Et dans le ventre tourmenté de "Rebirth In Despair" se loge une mélancolie noirâtre, un spleen diabolique et ricanant, que cinq longs titres expulsent le temps de… nous faire perdre le souffle. Aussi agressif que lourd et sombre – on ne remerciera jamais assez ce chant désespéré d’Alfredo Cassis, imprégné du venin de l’angoisse et soudoyé par le dessein de Satan –, ATONE inonde de nuages noirs tous les recoins de l’horizon. Pourtant, la mélodie n’est pas en reste et, grâce à son appui, nous arrivons à conserver la tête hors de l’eau ou des flammes (c’est selon). Comme un SWALLOW THE SUN des débuts, avec de très belles nappes de claviers enveloppantes et soutenantes, ou bien encore un SHAPE OF DESPAIR (les fameux Finlandais), ATONE nous ramène à l’essentiel de ce qui a fait le sel de ce style : beauté maladive des riffs, ambiances sépulcrales et mélancoliques, tristesse absolue, noire, noire, noire !
J’ai été de suite hameçonné par cet album, et ce, dès la première écoute. Le premier titre éponyme est beau à tomber par terre, à laisser le corps et l’esprit choir à même le sol. Sinistre et lugubre, sa liturgie vous embarquera sur les rives du Léthé, l’obole coincée dans les dents, la rame guidée par des mouvements rythmiques pulsatiles, « bradycardés » par des tempos lancinants et troublants. La voix acérée, remplie de fiel, acrimonieuse de Maze, broie tout espoir et coupe tout désir de tendre la main.
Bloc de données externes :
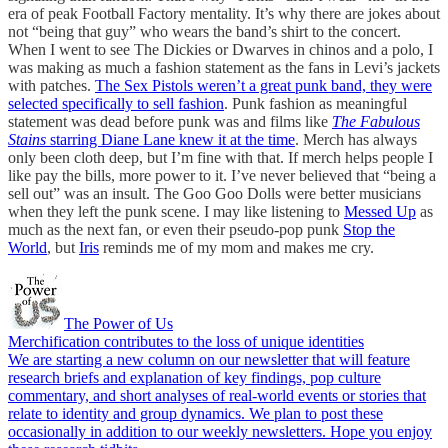
era of peak Football Factory mentality. It’s why there are jokes about
not “being that guy” who wears the band’s shirt to the concert.
When I went to see The Dickies or Dwarves in chinos and a polo, I
was making as much a fashion statement as the fans in Levi’s jackets
with patches.
The Sex Pistols weren’t a great punk band, they were
selected specifically to sell fashion
. Punk fashion as meaningful
statement was dead before punk was and films like
The Fabulous
Stains
starring Diane Lane knew it at the time
. Merch has always
only been cloth deep, but I’m fine with that. If merch helps people I
like pay the bills, more power to it. I’ve never believed that “being a
sell out” was an insult. The Goo Goo Dolls were better musicians
when they left the punk scene. I may like listening to
Messed Up
as
much as the next fan, or even their pseudo-pop punk
Stop the
World
, but
Iris
reminds me of my mom and makes me cry.
The Power of Us
Merchification contributes to the loss of unique identities
We are starting a new column on our newsletter that will feature
research briefs and explanation of key findings, pop culture
commentary, and short analyses of real-world events or stories that
relate to identity and group dynamics. We plan to post these
occasionally in addition to our weekly newsletters. Hope you enjoy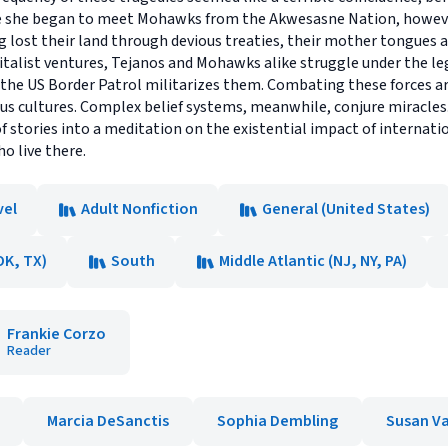
e she began to meet Mohawks from the Akwesasne Nation, however,
ng lost their land through devious treaties, their mother tongues a
talist ventures, Tejanos and Mohawks alike struggle under the leg
he US Border Patrol militarizes them. Combating these forces are 
us cultures. Complex belief systems, meanwhile, conjure miracles. 
f stories into a meditation on the existential impact of internati
o live there.
vel
Adult Nonfiction
General (United States)
OK, TX)
South
Middle Atlantic (NJ, NY, PA)
Frankie Corzo
Reader
Marcia DeSanctis
Sophia Dembling
Susan Va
Elle galvanise les atmosphères ténébreuses, désenchantées, désincarnées que le groupe promeut à tout bout de champ. "Living Ghosts In The Shattered Dome" nous conte magnifiquement – mais diantre, quel putain de titre ! – une métropole déshumanisée, contrôlée par les spectres et les forces invisibles. Beau, tragique et fuligineux, ce morceau explore d’incroyables territoires émotionnels tout au long de ces quinze minutes dont la majestuosité n’a de cesse de nous écarteler les entrailles et la pensée.
J’aurais presque envie de dire que ces deux titres me suffisent amplement tant ils savent s’ancrer dans mon for intérieur avec une précision chirurgicale. Mais ce serait aussi faire ombrage aux autres titres, qui restent de très bonne volée. Surtout "Labyrinth Of Sundered Grace", qui ne démérite pas et nous convainc par sa défragmentation, avec ses guitares dissonantes et son atmosphère plus dense encore que sur les autres morceaux. Vous aurez tout de même droit à quelques rais de lumière furtifs au sein de "Eidolon’s Remnant", ou grâce à la voix féminine de Sofia Silva sur le titre "Asylum For The Unmoored", mais l’essentiel de la superbe de ATONE n’est point là. Pour dire encore quelques mots sur "Rebirth In Despair", j’ai envie de vous affirmer qu’il constitue désormais le fer de lance de la scène encore malingre du Funeral Doom/Death portugais. Rares ont été les groupes et les albums portugais dans les styles précités. Je me souviens cependant de "Lone" de OAK, qui m’avait bien transporté, mais encore une fois ATONE va plus loin encore. Avec une production précise et détaillée, "Rebirth In Despair" mérite que l’on s’y attarde, et copieusement.
(*) L'album est sorti en version digitale en septembre 2025, mais sera distribué en CD via Meuse Music Records début mars 2026.